DATA EXTRACTS =>
____________________

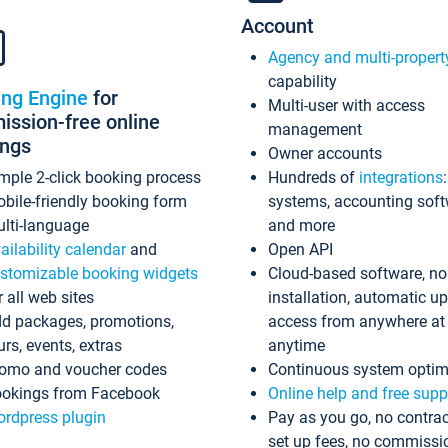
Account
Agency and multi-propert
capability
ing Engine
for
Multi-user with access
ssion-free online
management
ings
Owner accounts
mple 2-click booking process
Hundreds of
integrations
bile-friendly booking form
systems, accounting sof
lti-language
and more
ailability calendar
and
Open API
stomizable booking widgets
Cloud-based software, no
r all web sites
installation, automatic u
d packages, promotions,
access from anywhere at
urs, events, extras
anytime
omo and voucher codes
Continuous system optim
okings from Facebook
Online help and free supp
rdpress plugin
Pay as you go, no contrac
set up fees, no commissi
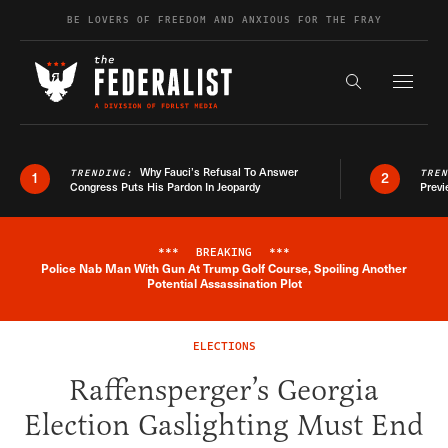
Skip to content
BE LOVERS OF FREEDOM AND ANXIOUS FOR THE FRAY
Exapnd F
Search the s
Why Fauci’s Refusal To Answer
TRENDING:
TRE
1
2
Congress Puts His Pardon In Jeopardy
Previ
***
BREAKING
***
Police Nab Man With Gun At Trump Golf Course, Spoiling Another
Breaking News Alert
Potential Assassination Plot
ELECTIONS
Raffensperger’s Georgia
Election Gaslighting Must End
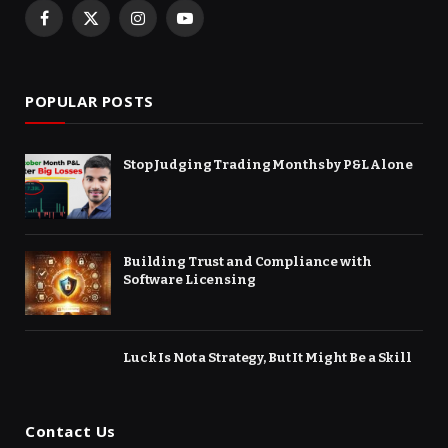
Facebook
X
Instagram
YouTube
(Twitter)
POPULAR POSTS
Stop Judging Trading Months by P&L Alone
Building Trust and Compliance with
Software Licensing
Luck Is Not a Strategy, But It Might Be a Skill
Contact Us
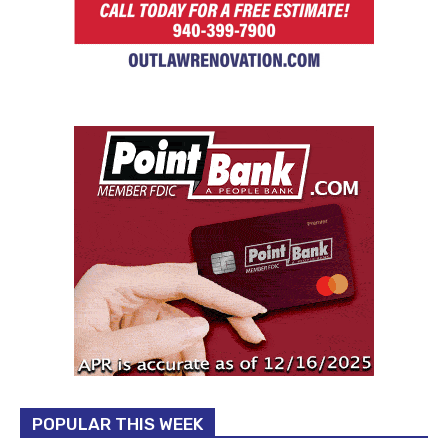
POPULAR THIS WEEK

____________________

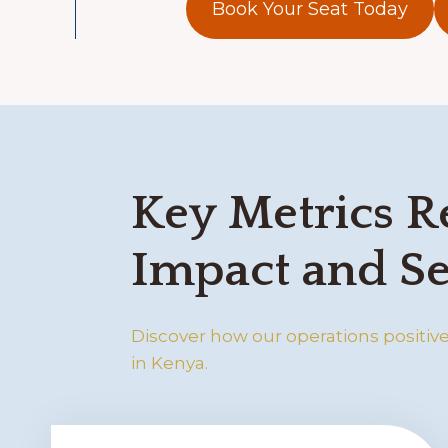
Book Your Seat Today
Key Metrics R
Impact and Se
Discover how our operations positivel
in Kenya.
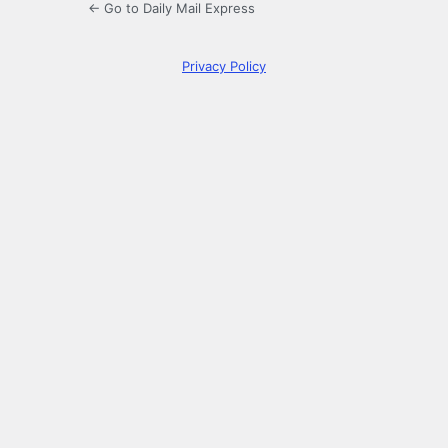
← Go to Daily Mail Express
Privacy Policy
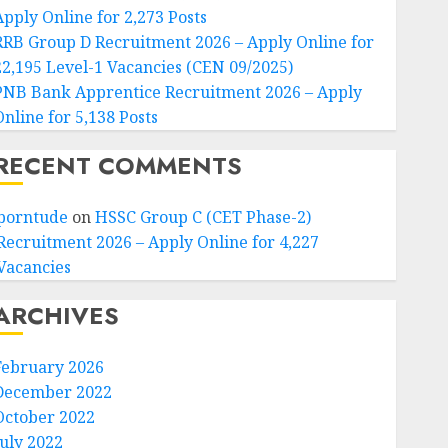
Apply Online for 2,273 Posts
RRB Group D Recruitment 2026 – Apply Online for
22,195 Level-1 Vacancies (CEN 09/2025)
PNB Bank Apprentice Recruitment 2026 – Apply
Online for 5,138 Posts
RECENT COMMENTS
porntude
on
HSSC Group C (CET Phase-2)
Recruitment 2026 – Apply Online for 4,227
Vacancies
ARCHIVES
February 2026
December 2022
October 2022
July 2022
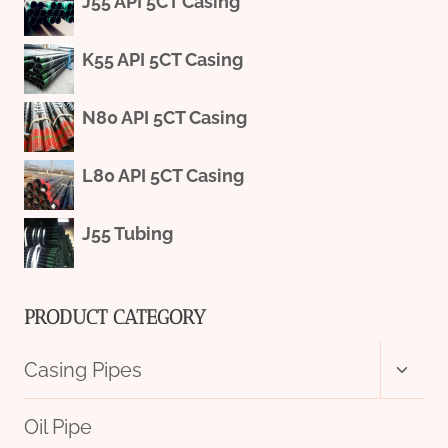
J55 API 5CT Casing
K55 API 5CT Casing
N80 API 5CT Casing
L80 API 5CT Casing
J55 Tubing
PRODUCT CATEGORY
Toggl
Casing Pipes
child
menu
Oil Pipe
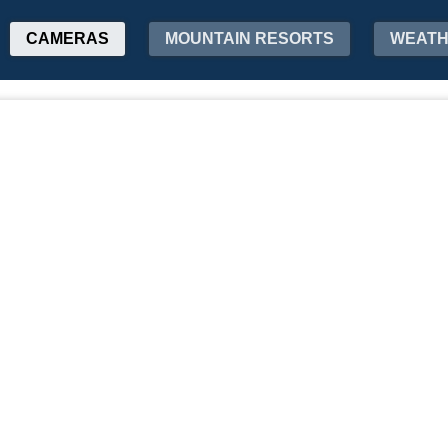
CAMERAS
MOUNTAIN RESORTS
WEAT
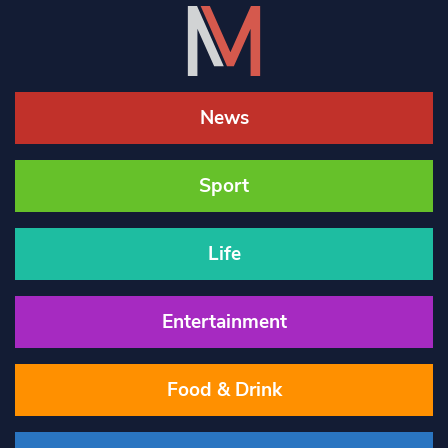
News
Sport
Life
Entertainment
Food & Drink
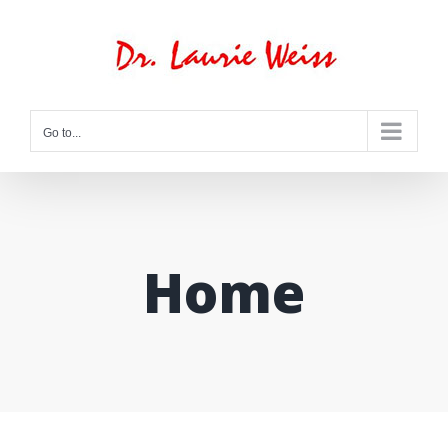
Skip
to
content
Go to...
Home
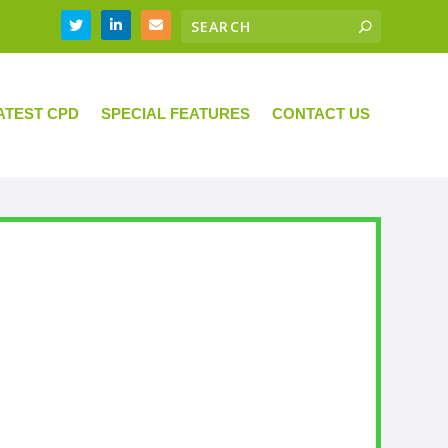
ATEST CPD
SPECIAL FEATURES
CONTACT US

____________________

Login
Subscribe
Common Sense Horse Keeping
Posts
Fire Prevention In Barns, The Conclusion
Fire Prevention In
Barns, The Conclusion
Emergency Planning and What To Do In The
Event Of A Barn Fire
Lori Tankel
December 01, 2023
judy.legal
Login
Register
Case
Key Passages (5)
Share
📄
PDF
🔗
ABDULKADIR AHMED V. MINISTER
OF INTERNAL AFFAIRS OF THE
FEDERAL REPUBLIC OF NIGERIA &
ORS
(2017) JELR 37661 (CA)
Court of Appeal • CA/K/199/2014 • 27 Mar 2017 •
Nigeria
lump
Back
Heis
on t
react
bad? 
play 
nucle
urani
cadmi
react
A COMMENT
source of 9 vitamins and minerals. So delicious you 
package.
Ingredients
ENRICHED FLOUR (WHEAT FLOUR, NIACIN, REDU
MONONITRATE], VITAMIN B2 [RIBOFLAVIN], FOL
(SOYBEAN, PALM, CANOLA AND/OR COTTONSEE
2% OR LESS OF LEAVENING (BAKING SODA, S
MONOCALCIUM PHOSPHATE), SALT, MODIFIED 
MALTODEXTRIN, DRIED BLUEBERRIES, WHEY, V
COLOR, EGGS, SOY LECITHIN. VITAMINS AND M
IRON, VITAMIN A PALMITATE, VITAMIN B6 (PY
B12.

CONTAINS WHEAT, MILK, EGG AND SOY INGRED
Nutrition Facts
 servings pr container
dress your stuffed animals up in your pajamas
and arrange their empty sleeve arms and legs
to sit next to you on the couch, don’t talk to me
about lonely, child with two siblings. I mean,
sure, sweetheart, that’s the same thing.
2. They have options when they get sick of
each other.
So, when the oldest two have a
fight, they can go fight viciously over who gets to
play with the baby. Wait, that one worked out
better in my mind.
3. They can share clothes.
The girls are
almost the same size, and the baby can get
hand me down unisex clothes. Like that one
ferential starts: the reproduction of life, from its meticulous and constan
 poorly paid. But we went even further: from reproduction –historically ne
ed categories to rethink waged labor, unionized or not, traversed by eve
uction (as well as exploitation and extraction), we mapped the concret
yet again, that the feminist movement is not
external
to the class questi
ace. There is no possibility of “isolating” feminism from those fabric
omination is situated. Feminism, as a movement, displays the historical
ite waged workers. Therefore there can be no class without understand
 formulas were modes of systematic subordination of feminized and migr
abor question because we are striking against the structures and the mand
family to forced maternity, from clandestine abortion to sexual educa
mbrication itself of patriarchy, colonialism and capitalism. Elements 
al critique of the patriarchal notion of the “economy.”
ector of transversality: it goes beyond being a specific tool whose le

____________________

ASSIGNMENT => Please transcribe exactly the lines above from the line that has "better in my mind." up to and including the line that has "ector of transversality: it"; no other line belongs in the answer.

EXPECTED ANSWER =>
better in my mind.
3. They can share clothes.
The girls are
almost the same size, and the baby can get
hand me down unisex clothes. Like that one
ferential starts: the reproduction of life, from its meticulous and constan
 poorly paid. But we went even further: from reproduction –historically ne
ed categories to rethink waged labor, unionized or not, traversed by eve
uction (as well as exploitation and extraction), we mapped the concret
yet again, that the feminist movement is not
external
to the class questi
ace. There is no possibility of “isolating” feminism from those fabric
omination is situated. Feminism, as a movement, displays the historical
ite waged workers. Therefore there can be no class without understand
 formulas were modes of systematic subordination of feminized and migr
abor question because we are striking against the structures and the mand
family to forced maternity, from clandestine abortion to sexual educa
mbrication itself of patriarchy, colonialism and capitalism. Elements 
al critique of the patriarchal notion of the “economy.”
ector of transversality: it goes beyond being a specific tool whose le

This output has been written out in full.